Het christenmeisje Blancefloer en de moslim-koningszoon Floris groeien van jongs af aan samen op aan het Spaanse hof. Als de koning, Floris’ vader, hoort van hun heimelijke liefde wil hij het meisje uit de weg ruimen. De koningin stelt een list voor: Floris gaat uit logeren en ondertussen zal Blancefloer door kooplieden worden meegenomen naar verre streken. Een schitterend graf moet Floris doen geloven dat zijn geliefde dood is. Floris ontdekt het bedrog en besluit Blancefloer te gaan zoeken. In Babylon aangekomen, weet Floris

uiteindelijk langs de wachters te komen en verstopt in een bloemenmand binnen te dringen in de toren waar Blancefloer wordt vastgehouden door de emir. Wanneer de emir Floris bij Blancefloer in bed betrapt, wil hij hem doden. Het komt echter tot een rechtszitting, waar de sterke liefde tussen de twee jonge mensen de aanwezigen roert: Floris en Blancefloer mogen blijven leven. Wanneer het bericht komt dat Floris’ ouders zijn overleden, keert het jonge paar naar Spanje terug. Beiden worden daar gekroond en Floris laat zichzelf en heel zijn volk dopen. Ze krijgen een dochter, Berte met de grote voeten, die op haar beurt de moeder zal zijn van Karel de Grote.

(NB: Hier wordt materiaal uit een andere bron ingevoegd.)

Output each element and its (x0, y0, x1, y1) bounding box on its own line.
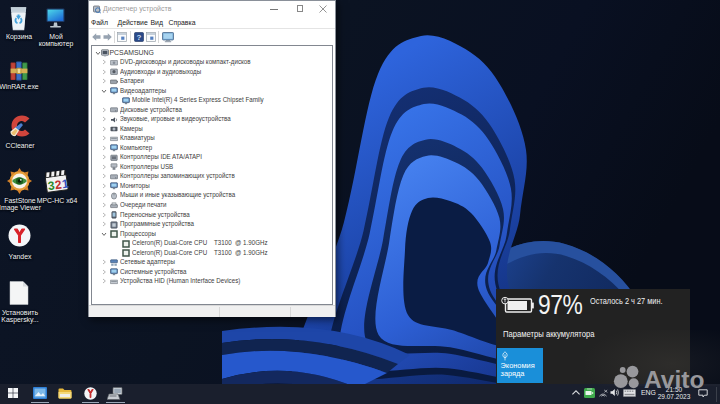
svg-text:1: 1 (61, 176, 69, 191)
svg-text:?: ? (137, 33, 142, 42)
svg-text:Avito: Avito (644, 366, 704, 392)
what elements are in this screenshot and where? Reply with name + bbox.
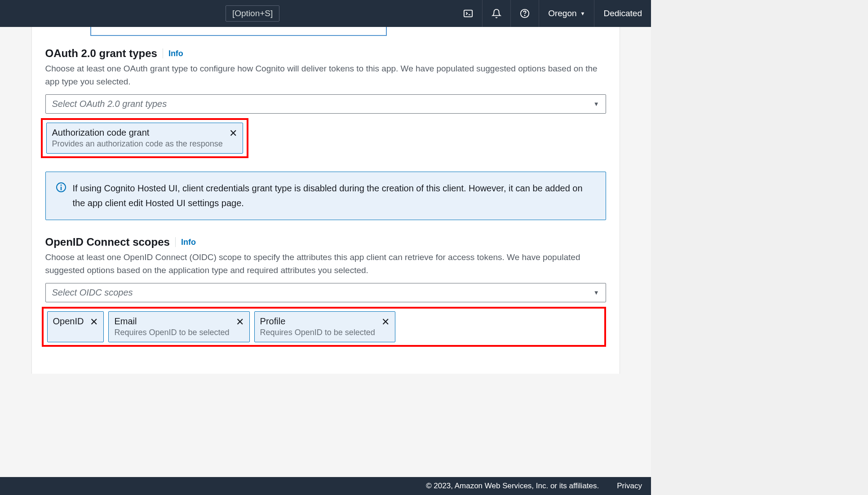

Page 19: De Middeleeuwen (Geheel)

19

Fragment waarin Floris, staande bij het graf van Blancefloer, een eind aan zijn leven wil

maken (vs. 1205-1226).

Doe rechte hem Floris van den grave, Niet verre bleef hi staende daer ave; Tenen griffie voedersele hi vinc Daer ene guldine griffie in hinc, Die hem hadde gegeven Blancefloer Op minne, doe hi van haer voer. Alse Floris die griffie uut trac, Hi hiltse vor hem ende sprac: ‘Dese griffie, Blancefloer, daeddi maken Ende gaefse mi bi derre saken, Als icse dan saghe, dat si woude Dat ic haers gedinken soude. Nu leget mijn troest an di allene, Du salt mi lossen uten wene, Daer ic in ben, ende nemen mi dat leven, Al ne waerstu mi niet daer toe gegeven. Haest, dats wesen sal, dat doe.’ Metten woerde droech hise hem toe Ende wildse te sire herten steken inne. Dit sach sijn moeder, die conincinne, Ende liep te hem waert ende prant Haestelike die greffie uut sire hant.

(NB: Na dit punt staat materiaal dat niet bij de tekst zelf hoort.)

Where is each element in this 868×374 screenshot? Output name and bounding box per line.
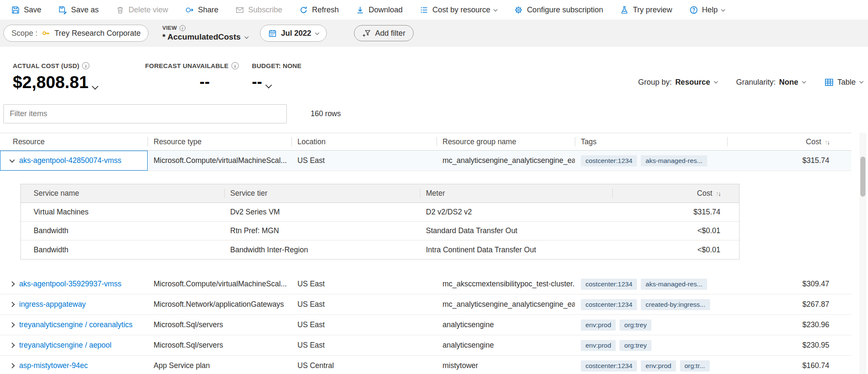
scope-value: Trey Research Corporate (54, 29, 140, 38)
vertical-scrollbar[interactable] (859, 133, 866, 374)
chart-controls: Group by: Resource Granularity: None Tab… (638, 77, 863, 87)
column-header-tags[interactable]: Tags (575, 133, 727, 150)
scope-picker[interactable]: Scope : Trey Research Corporate (3, 25, 148, 42)
service-name-cell: Bandwidth (21, 222, 224, 240)
group-by-label: Group by: (638, 78, 672, 87)
column-header-resource-group[interactable]: Resource group name (437, 133, 575, 150)
location-cell: US East (291, 335, 437, 355)
location-cell: US East (291, 274, 437, 294)
table-row[interactable]: aks-agentpool-42850074-vmss Microsoft.Co… (0, 151, 851, 171)
chevron-down-icon (494, 7, 498, 11)
subscribe-button[interactable]: Subscribe (235, 6, 282, 14)
detail-header-row: Service name Service tier Meter Cost ↑↓ (21, 184, 739, 203)
filter-bar: 160 rows (0, 101, 868, 133)
delete-view-button[interactable]: Delete view (116, 6, 168, 14)
command-bar: Save Save as Delete view Share Subscribe… (0, 0, 868, 20)
service-name-cell: Bandwidth (21, 240, 224, 259)
resource-cell: ingress-appgateway (0, 294, 148, 314)
cost-cell: $230.96 (727, 315, 851, 335)
actual-cost-menu[interactable]: $2,808.81 (13, 73, 97, 92)
table-row[interactable]: aks-agentpool-35929937-vmss Microsoft.Co… (0, 274, 851, 294)
save-button[interactable]: Save (11, 6, 41, 14)
key-icon (42, 29, 50, 37)
share-button[interactable]: Share (185, 6, 218, 14)
beaker-icon (620, 6, 629, 14)
mail-icon (235, 6, 244, 14)
cost-cell: $315.74 (612, 203, 739, 221)
detail-row: Bandwidth Bandwidth Inter-Region Intra C… (21, 240, 739, 259)
view-type-selector[interactable]: Table (824, 77, 863, 87)
group-by-selector[interactable]: Group by: Resource (638, 78, 717, 87)
tag-chip: costcenter:1234 (581, 299, 637, 310)
location-cell: US East (291, 294, 437, 314)
configure-subscription-label: Configure subscription (527, 6, 603, 14)
expand-chevron-icon[interactable] (9, 343, 15, 348)
date-range-picker[interactable]: Jul 2022 (260, 25, 327, 42)
chevron-down-icon (859, 79, 864, 83)
view-selector[interactable]: VIEW * AccumulatedCosts (162, 25, 248, 42)
resource-type-cell: Microsoft.Compute/virtualMachineScal... (148, 151, 291, 171)
column-header-service-tier[interactable]: Service tier (224, 184, 420, 203)
resource-type-cell: App Service plan (148, 356, 291, 374)
budget-menu[interactable]: -- (252, 73, 302, 91)
tag-chip: costcenter:1234 (581, 360, 637, 371)
expand-chevron-icon[interactable] (9, 322, 15, 328)
cost-cell: $160.74 (727, 356, 851, 374)
table-row[interactable]: treyanalyticsengine / aepool Microsoft.S… (0, 335, 851, 356)
add-filter-button[interactable]: Add filter (354, 25, 414, 41)
add-filter-label: Add filter (375, 29, 405, 38)
table-grid-icon (824, 77, 834, 87)
table-row[interactable]: treyanalyticsengine / coreanalytics Micr… (0, 315, 851, 335)
download-button[interactable]: Download (356, 6, 403, 14)
cost-by-resource-menu[interactable]: Cost by resource (420, 6, 497, 14)
tags-cell: costcenter:1234 aks-managed-res... (575, 274, 727, 294)
view-caption-label: VIEW (162, 25, 177, 31)
column-header-cost[interactable]: Cost ↑↓ (612, 184, 739, 203)
resource-link[interactable]: asp-mistytower-94ec (19, 361, 88, 370)
column-header-resource[interactable]: Resource (0, 133, 148, 150)
column-header-resource-type[interactable]: Resource type (148, 133, 291, 150)
resource-link[interactable]: ingress-appgateway (19, 300, 86, 309)
chevron-down-icon (315, 31, 319, 35)
resource-group-cell: analyticsengine (437, 315, 575, 335)
resource-link[interactable]: treyanalyticsengine / coreanalytics (19, 320, 133, 329)
column-header-service-name[interactable]: Service name (21, 184, 224, 203)
tag-chip: aks-managed-res... (641, 279, 707, 290)
help-menu[interactable]: Help (689, 6, 725, 14)
scrollbar-thumb[interactable] (860, 157, 865, 197)
tag-chip: env:prod (581, 320, 616, 331)
detail-row: Bandwidth Rtn Pref: MGN Standard Data Tr… (21, 222, 739, 240)
save-as-button[interactable]: Save as (58, 6, 99, 14)
column-header-meter[interactable]: Meter (420, 184, 612, 203)
cost-analysis-page: Save Save as Delete view Share Subscribe… (0, 0, 868, 374)
budget-value: -- (252, 73, 262, 91)
info-icon (180, 25, 186, 31)
expand-chevron-icon[interactable] (9, 302, 15, 307)
chevron-down-icon (92, 83, 99, 90)
actual-cost-value: $2,808.81 (13, 73, 89, 92)
configure-subscription-button[interactable]: Configure subscription (514, 6, 603, 14)
column-header-location[interactable]: Location (291, 133, 437, 150)
granularity-selector[interactable]: Granularity: None (736, 78, 805, 87)
tag-chip: env:prod (641, 360, 676, 371)
resource-link[interactable]: aks-agentpool-42850074-vmss (19, 156, 121, 165)
table-row[interactable]: asp-mistytower-94ec App Service plan US … (0, 356, 851, 374)
tags-cell: costcenter:1234 env:prod org:tr... (575, 356, 727, 374)
info-icon (231, 62, 239, 69)
column-header-cost[interactable]: Cost ↑↓ (727, 133, 851, 150)
resource-type-cell: Microsoft.Compute/virtualMachineScal... (148, 274, 291, 294)
resource-link[interactable]: aks-agentpool-35929937-vmss (19, 280, 121, 288)
tag-chip: costcenter:1234 (581, 155, 637, 166)
resource-link[interactable]: treyanalyticsengine / aepool (19, 341, 111, 350)
granularity-label: Granularity: (736, 78, 776, 87)
service-tier-cell: Dv2 Series VM (224, 203, 420, 221)
refresh-button[interactable]: Refresh (299, 6, 339, 14)
cost-table: Resource Resource type Location Resource… (0, 133, 851, 374)
try-preview-button[interactable]: Try preview (620, 6, 672, 14)
filter-items-input[interactable] (3, 104, 287, 123)
expand-chevron-icon[interactable] (9, 281, 15, 287)
expand-chevron-icon[interactable] (9, 363, 15, 368)
table-row[interactable]: ingress-appgateway Microsoft.Network/app… (0, 294, 851, 315)
tag-chip: env:prod (581, 340, 616, 351)
collapse-chevron-icon[interactable] (9, 157, 15, 163)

Floris stond op van het graf en bleef niet ver van daar stilstaan. Hij pakte een griffelkoker, met daarin een gouden schrijfstift, die Blancefloer hem als teken van haar liefde had gegeven toen hij van haar wegging. Hij trok de griffel uit de koker, hield hem voor zich en sprak: ‘Blancefloer, deze griffel heb je laten maken en aan mij gegeven, omdat je wilde dat ik aan je zou denken als ik hem zag. Nu ben jij, griffel, mijn enige toevlucht, jij moet me verlossen uit mijn ellende en me doden, ook al ben je me niet voor dat doel gegeven. Vooruit! Doe wat er gedaan moet worden.’ En met die woorden richtte hij de griffel op zijn borst en maakte aanstalten om hem in zijn hart te steken. Zijn moeder, de koningin, zag dat, rende naar naar hem toe en griste de griffel uit zijn hand.